I Choose to Stay

Salome Thomas-EL grew up in the inner city of Philadelphia to become a teacher and principal with an unwavering commitment to the mentoring and education of inner-city youth.

By Jennifer Chase Esposito
October 2008

Success through Chess

Thomas-EL ’s teaching days were also spent in special needs classrooms, the discipline in which he earned his master’s degree. “I really made that my mission—to help move kids out of special needs,” he says, quickly adding, “Smart’s not something you are, it’s something you can become.”

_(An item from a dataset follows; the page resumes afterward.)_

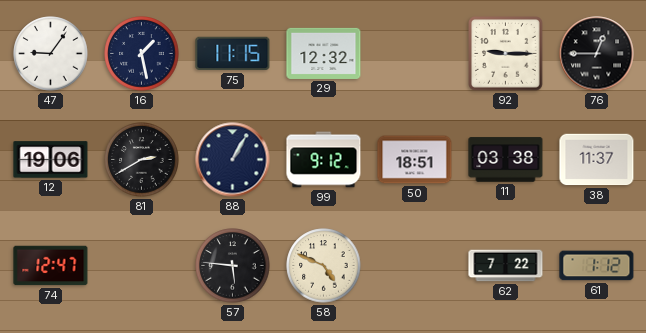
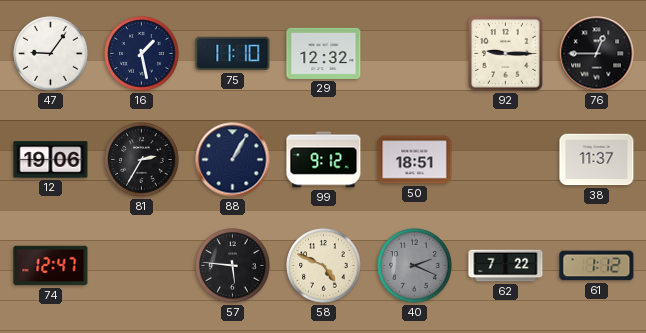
75: 11:15 -> 11:10
81: 2:40 -> 2:35
11: 03:38 -> none
40: none -> 2:19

So began what has become his claim to fame: world recognition as the coach of eight National Chess Champions. “Chess for me was a way to teach students,” he says. “I started teaching special ed through chess.” Vaux had a chess team in the ’70s and ’80s, when chess-playing kids had Bobby Fischer aspirations. But Thomas-EL knew that revamping the program would have greater ramifications for his inner-city students. “There’s a large achievement gap but an even larger exposure gap,” he says. “Two-thirds of the trips inner-city Philadelphia students have taken are within a two- to three-mile radius of here.”

Thomas-EL would take them to national championships in faraway places— and win—year after year. Today he sits on the board of America’s Foundation for Chess (AFC), a group that works with superintendents and boards across the country to implement chess programs in their own districts.Thanks to Thomas- EL’s passion and a voracious weekend and summertime speaking schedule that takes him to schools across the country, AFC hopes to make programs available to every second- and third-grade student in the United States.

“We’re not teaching our students to become chess champions, but to get them to use their brain matter,” he says. Thomas-EL considers his chess programs to be among his crowning achievements as an educator.